INPUT RECORDS:
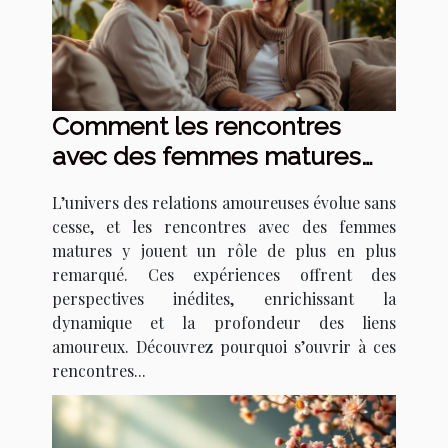
Comment les rencontres
avec des femmes matures
transforment les relations
L’univers des relations amoureuses évolue sans
amoureuses ?
cesse, et les rencontres avec des femmes
matures y jouent un rôle de plus en plus
remarqué. Ces expériences offrent des
perspectives inédites, enrichissant la
dynamique et la profondeur des liens
amoureux. Découvrez pourquoi s’ouvrir à ces
rencontres...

WHAT YOU HAVE TO DO: Wherever the string "amoureuses" appears in the data above, copy the line it sits in.

WRITTEN ANSWER:
L’univers des relations amoureuses évolue sans
amoureuses ?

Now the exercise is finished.